[ceph-users] High average apply latency Firefly

Janne Johansson

2018-12-04 10:24:20 UTC

Post by Klimenko, Roman
Hi everyone!
On the old prod cluster
- baremetal, 5 nodes (24 cpu, 256G RAM)
- ceph 0.80.9 filestore
- 105 osd, size 114TB (each osd 1.1T, SAS Seagate ST1200MM0018) , raw used 60%
- 15 journals (eash journal 0.4TB, Toshiba PX04SMB040)
- net 20Gbps
- 5 pools, size 2, min_size 1
we have discovered recently pretty high Average Apply latency, near 20 ms.
Using ceph osd perf I can see that sometimes osd's apply latency could be high as 300-400 ms on some disks. How I can tune ceph in order to reduce this latency?

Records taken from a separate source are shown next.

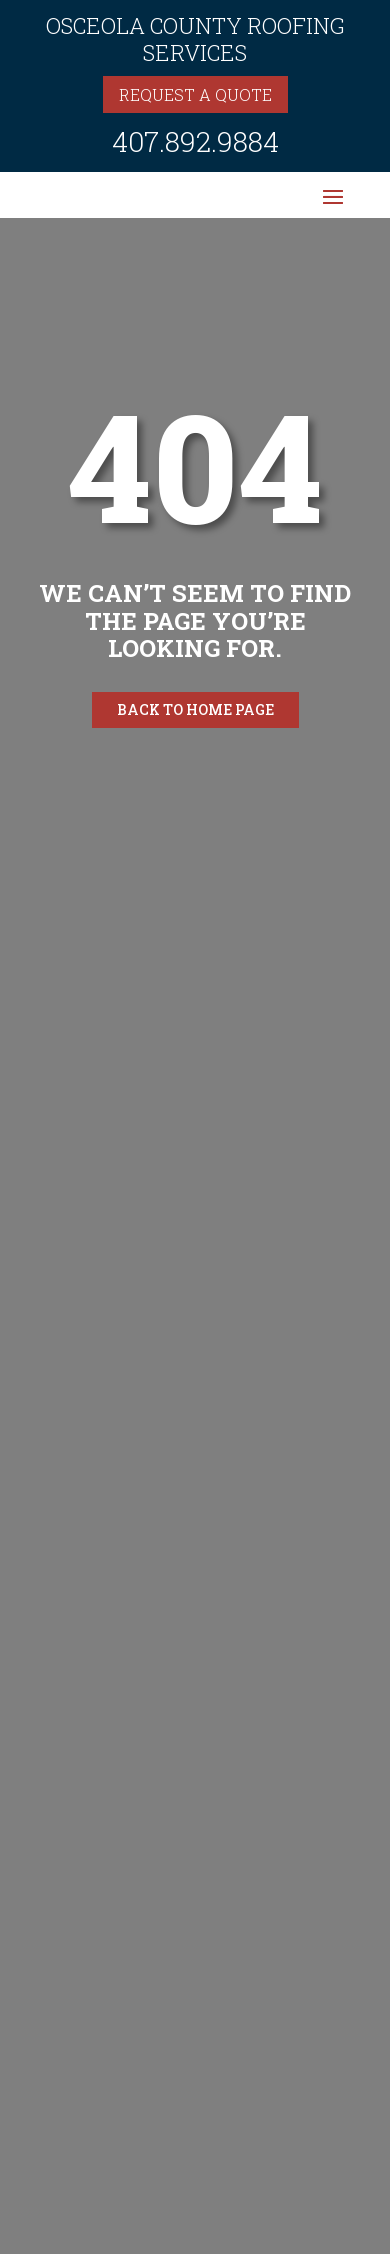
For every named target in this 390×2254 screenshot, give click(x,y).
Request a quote (195, 94)
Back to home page (195, 709)
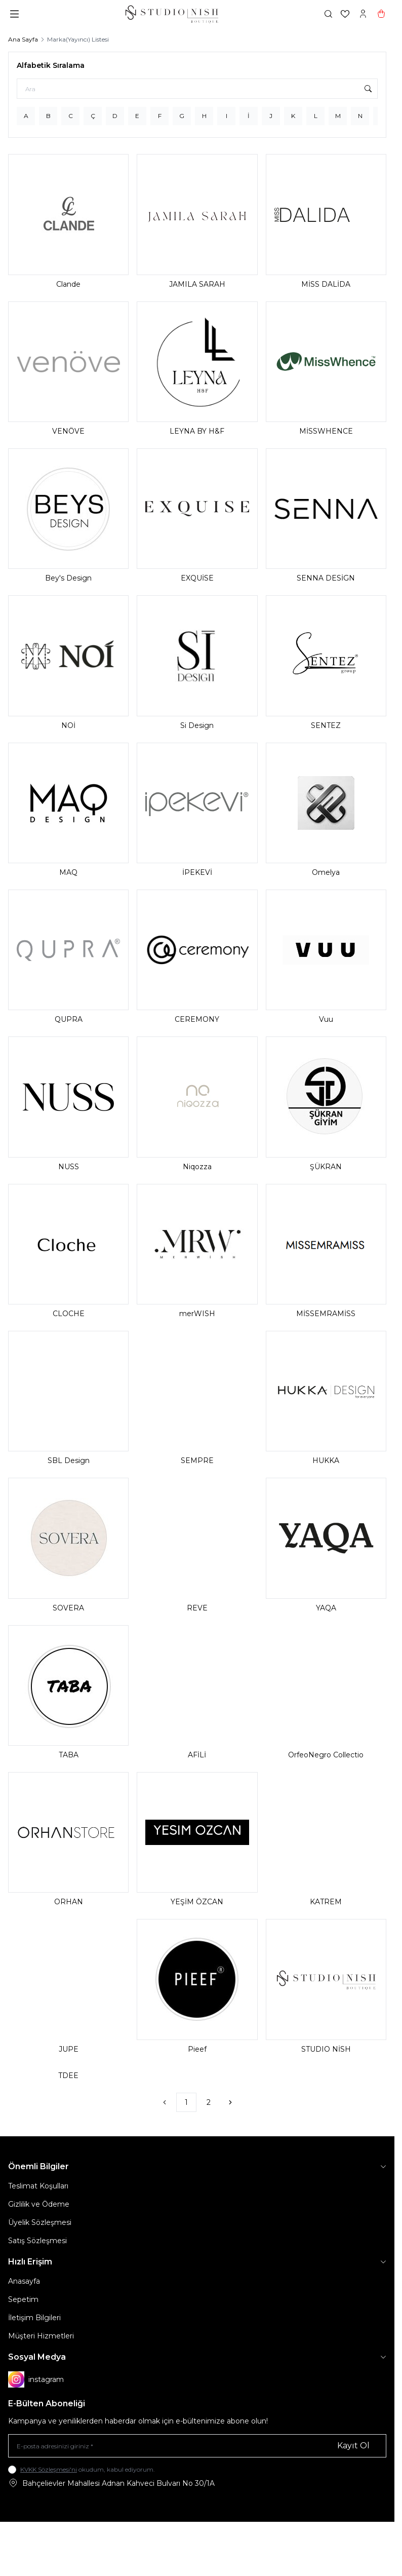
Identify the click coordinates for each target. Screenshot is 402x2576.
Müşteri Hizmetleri (41, 2335)
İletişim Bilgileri (34, 2317)
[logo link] (171, 13)
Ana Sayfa (23, 39)
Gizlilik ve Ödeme (38, 2204)
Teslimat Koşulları (38, 2185)
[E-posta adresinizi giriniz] (197, 2446)
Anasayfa (24, 2281)
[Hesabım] (363, 14)
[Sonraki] (230, 2102)
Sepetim (23, 2299)
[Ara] (197, 89)
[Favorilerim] (345, 14)
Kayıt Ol (353, 2445)
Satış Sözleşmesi (37, 2240)
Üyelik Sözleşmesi (39, 2222)
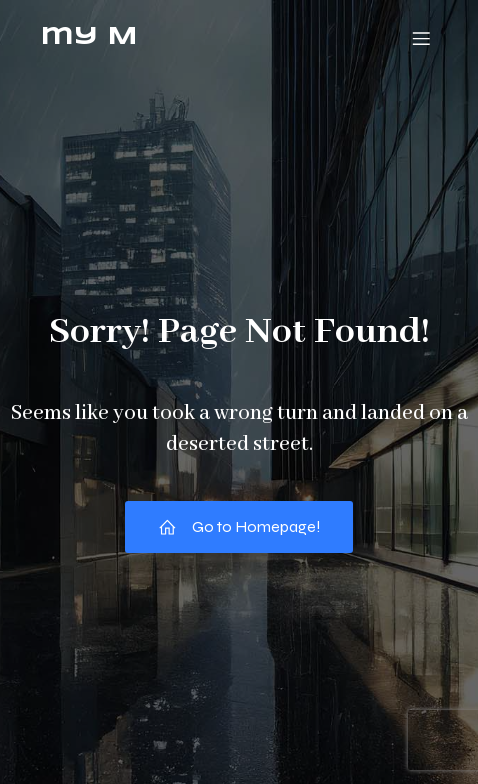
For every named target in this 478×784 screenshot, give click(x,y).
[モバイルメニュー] (421, 38)
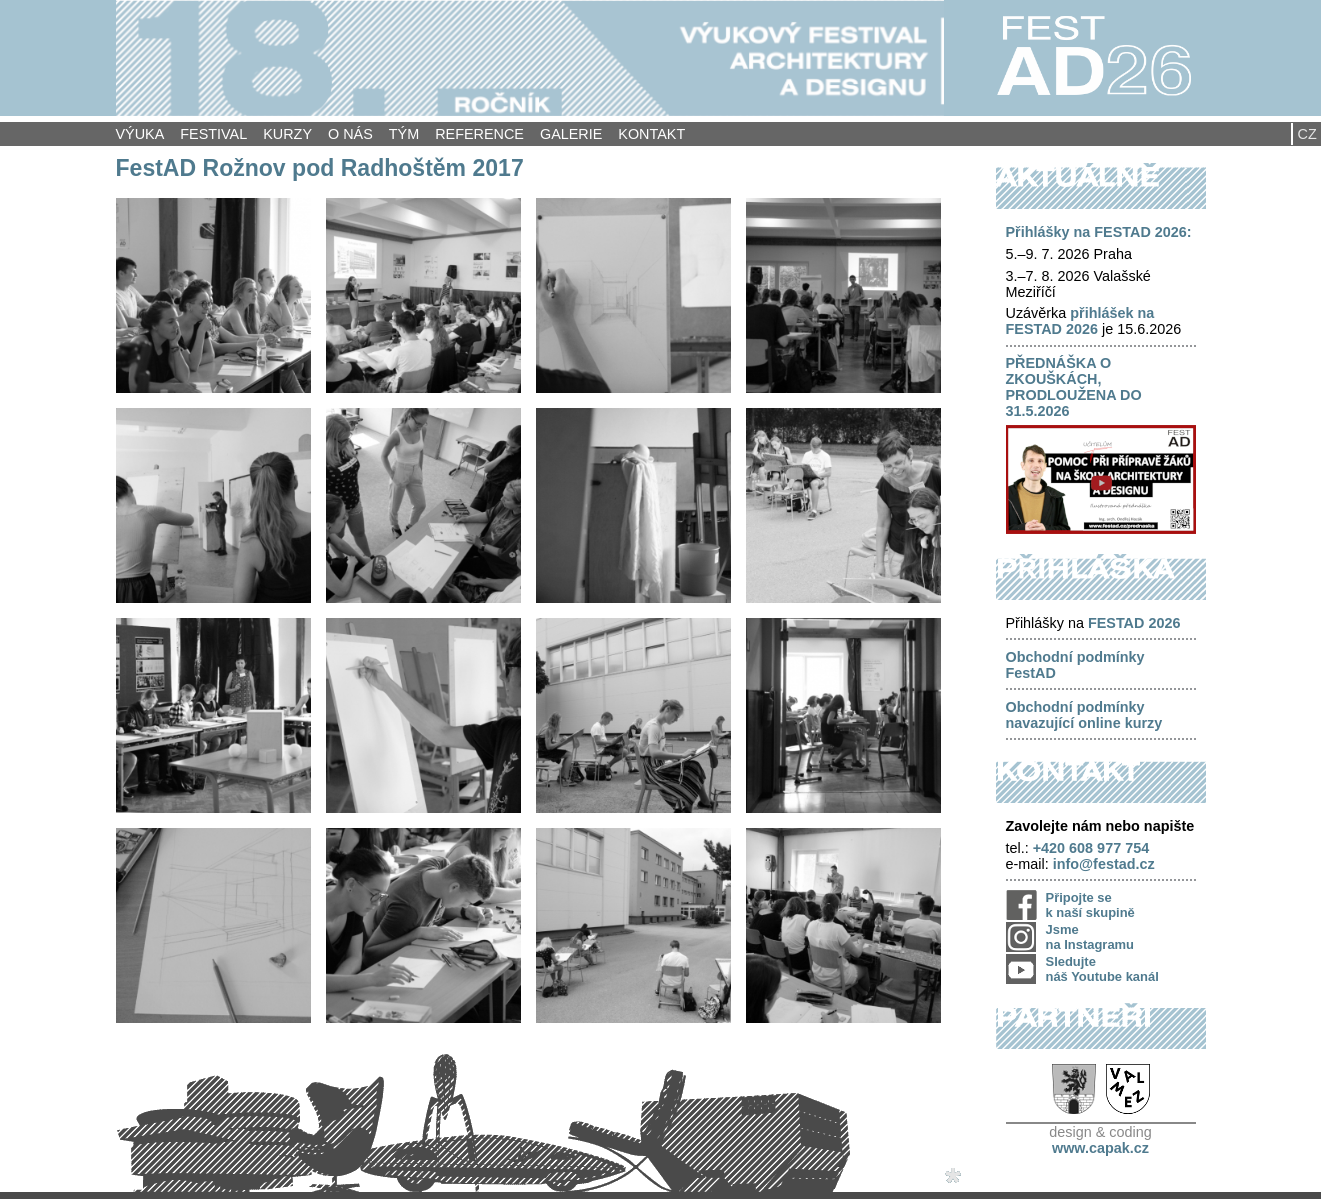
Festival (213, 134)
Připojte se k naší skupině (1090, 905)
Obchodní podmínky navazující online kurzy (1084, 715)
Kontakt (651, 134)
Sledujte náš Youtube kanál (1102, 969)
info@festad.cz (1104, 864)
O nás (350, 134)
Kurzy (287, 134)
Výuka (140, 134)
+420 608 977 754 (1091, 848)
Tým (404, 134)
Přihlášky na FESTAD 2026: (1099, 232)
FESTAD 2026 (1134, 623)
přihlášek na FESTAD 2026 (1080, 321)
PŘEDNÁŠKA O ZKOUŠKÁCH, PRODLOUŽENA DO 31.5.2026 (1074, 387)
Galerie (571, 134)
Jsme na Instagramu (1090, 937)
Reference (479, 134)
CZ (1307, 134)
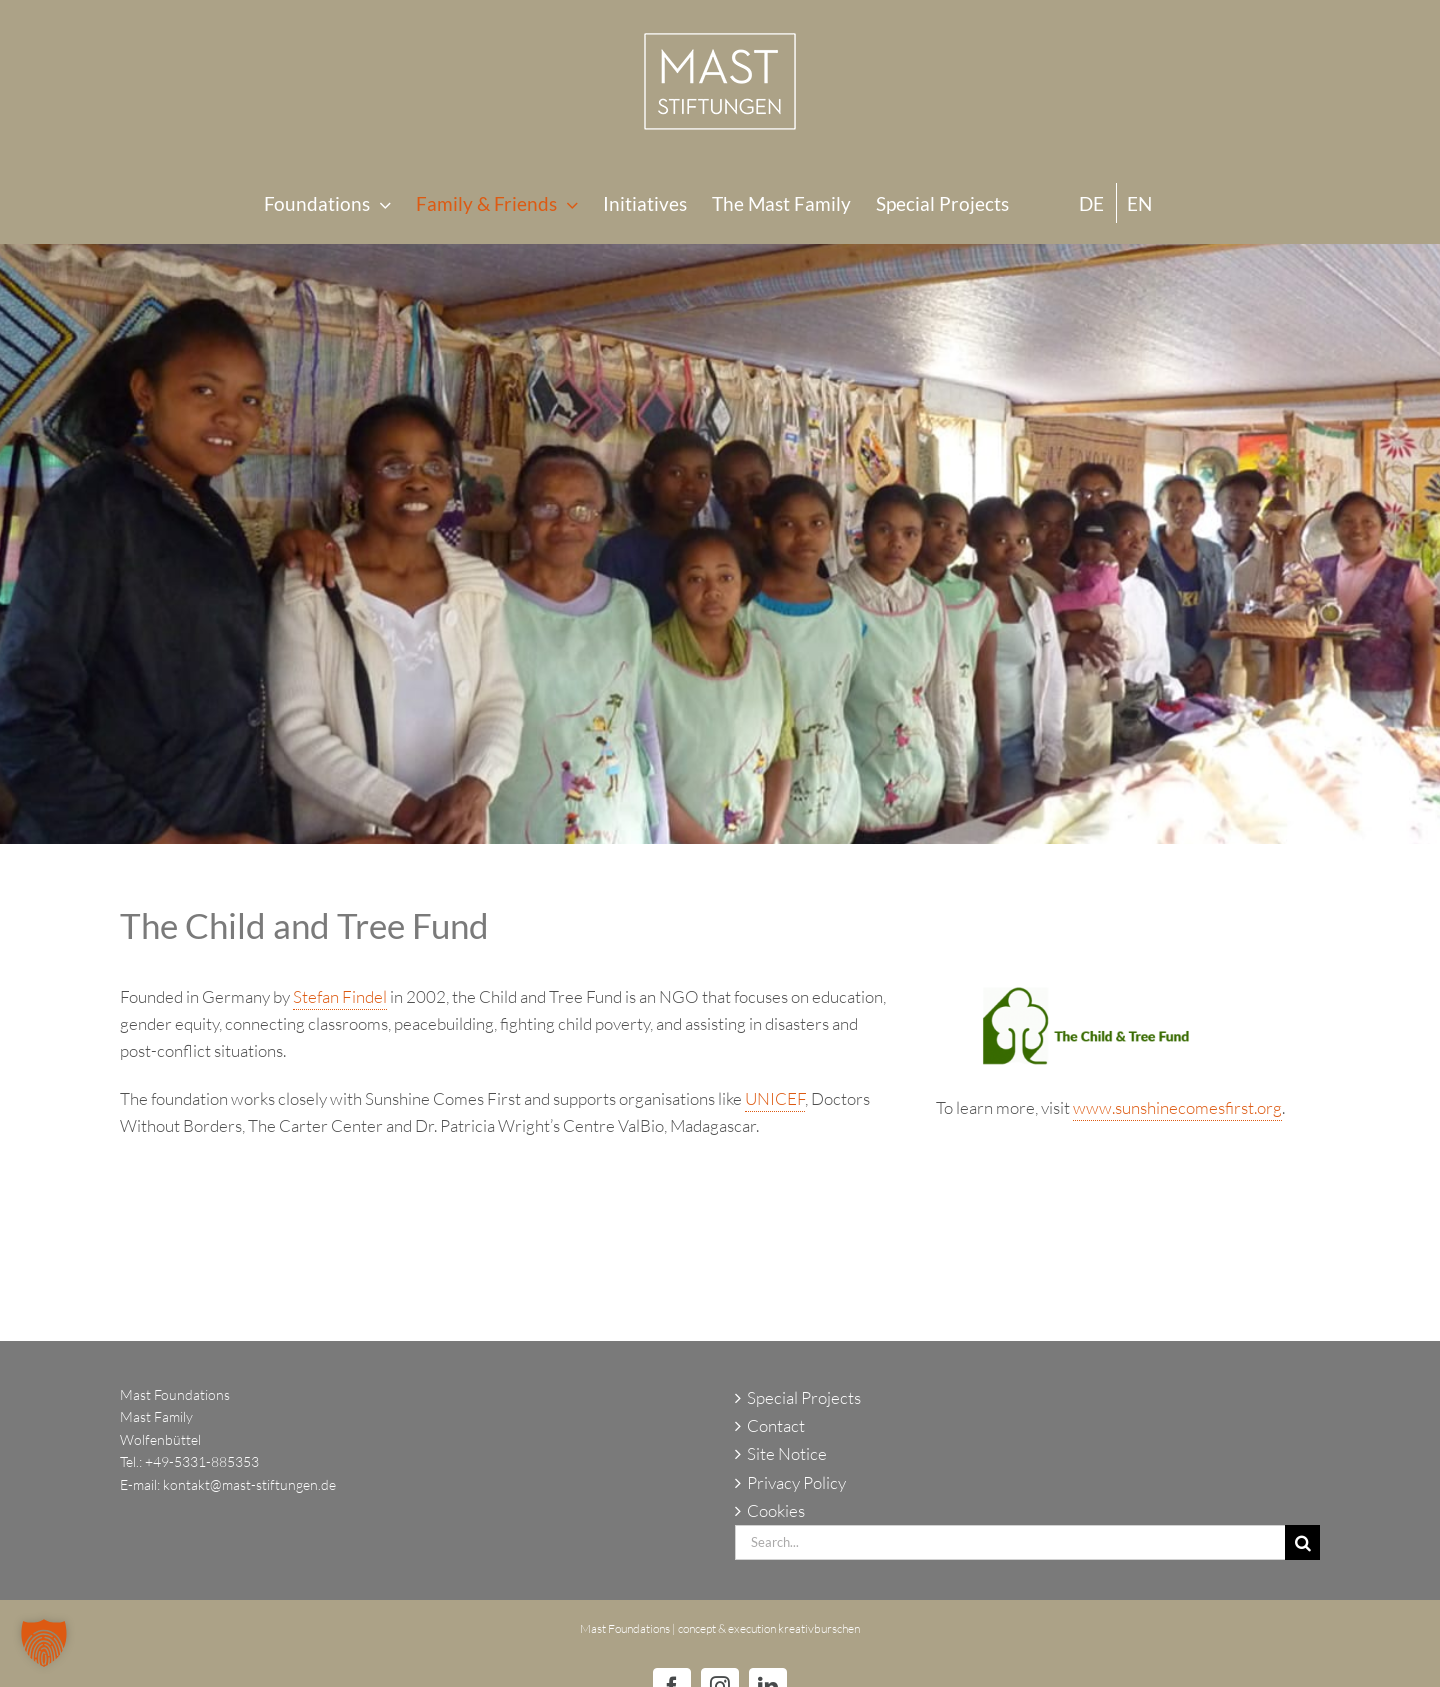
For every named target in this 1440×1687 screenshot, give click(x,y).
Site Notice (787, 1453)
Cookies (776, 1510)
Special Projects (804, 1397)
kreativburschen (819, 1628)
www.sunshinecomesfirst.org (1177, 1107)
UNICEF (775, 1098)
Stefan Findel (340, 996)
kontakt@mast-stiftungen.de (249, 1484)
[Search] (1302, 1542)
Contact (776, 1425)
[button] (44, 1643)
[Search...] (1010, 1542)
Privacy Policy (796, 1482)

I would start with running "iostat" on all OSDs hosts and see if one
or more drives show a huge percent on utilization%.
Having one or a few drives that are lots slower than the rest (in many
cases it shows up as taking a long time to finish IO
and hence more utilization% than the other OSD drives) will hurt the
whole cluster speed.
If you find one or a few drives being extra slow, lower crush weight
so data moves off them to other healthy drives.

--
May the most significant bit of your life be positive.